Your Crypto Assets Could Die With You
Where is your crypto password, and does your family know how to find it? If there is any hesitation in answering, you are currently facing a significant estate planning failure. This is not a theoretical problem for the future; it is a reality that is locking heirs out of millions of dollars today. Scott Bishop, Co-founder of Presidio Wealth Partners, notes that many investors create assets that are inheritable in theory but completely unreachable in practice. He has witnessed seven-figure holdings vanish permanently, not due to theft or market crashes, but simply because the access codes were lost with the owner.
The Unique Risks of Blockchain Technology
Cryptocurrency differs fundamentally from traditional financial assets like bank accounts, 401(k) plans, or brokerage accounts. Traditional institutions have customer service lines, administrators, and recovery processes to assist heirs. Crypto has no such safety net. If a private key—typically a string of 12 or 24 words—is lost, the money is gone forever. Dmitry Tokarev, Founder of Bron, emphasizes that no court order, lawyer, or amount of legal authority can override the mathematics of a blockchain. If your family does not have those specific words, they have absolutely no course of action to recover the funds.

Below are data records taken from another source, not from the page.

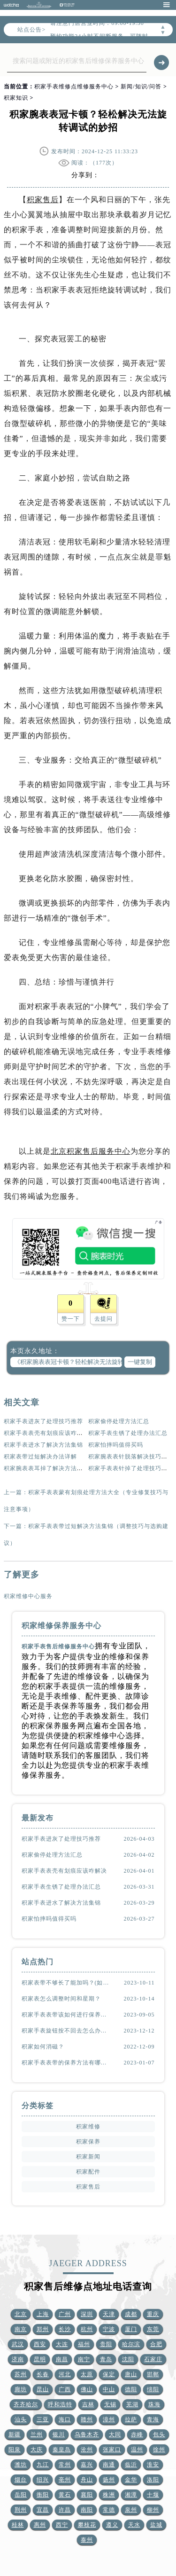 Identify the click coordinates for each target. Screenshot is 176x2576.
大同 (115, 2434)
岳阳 (21, 2494)
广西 (65, 2389)
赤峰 (137, 2434)
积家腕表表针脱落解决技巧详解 (131, 1456)
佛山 (87, 2389)
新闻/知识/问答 (141, 86)
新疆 (14, 2434)
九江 (43, 2464)
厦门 (131, 2329)
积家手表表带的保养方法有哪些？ (67, 2062)
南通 (109, 2464)
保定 (109, 2374)
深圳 (87, 2314)
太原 (87, 2374)
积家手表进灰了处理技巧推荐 (43, 1421)
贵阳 (106, 2344)
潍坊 (21, 2464)
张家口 (112, 2449)
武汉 (18, 2344)
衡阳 (43, 2494)
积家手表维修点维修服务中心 (74, 86)
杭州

The Scale of Potential Loss for NRI Families
The stakes are incredibly high, with 37% of US baby boomers now holding crypto as part of the $124 trillion expected to transfer to heirs over the next two decades. For Non-Resident Indian (NRI) families managing a complex web of US accounts, Indian demat accounts, and foreign bank wallets, the risks are compounded. Crypto is often the most invisible and irreversible link in this chain. Millions of coins have already been lost to forgotten passwords, making it a “stacked” problem for those with international interests.
Five Essential Steps to Protect Your Legacy
To prevent your quietly built wealth from disappearing just as quietly, experts recommend five immediate actions. First, list every wallet and exchange account, detailing the platform and type, but without writing the actual passwords. Instead, document a secure method for retrieving them. Second, store your seed phrase physically and safely—somewhere fireproof and offline—rather than on a phone or in an email. Third, update your will to explicitly include digital assets; many wills written before 2020 lack the specific language required to give executors the legal authority to manage crypto.
Ensuring Continuity Across Borders
The final steps involve communication and specialized planning. You should tell at least one trusted person—whether a family member, attorney, or CPA—not the password itself, but the roadmap to finding it. For NRI families, it is vital to address Indian crypto holdings separately. Assets on Indian exchanges operate under different regulatory requirements and access rules, meaning a US estate plan may not automatically cover them. As the final act of protecting what you have earned, a comprehensive estate plan ensures your wealth survives for the next generation.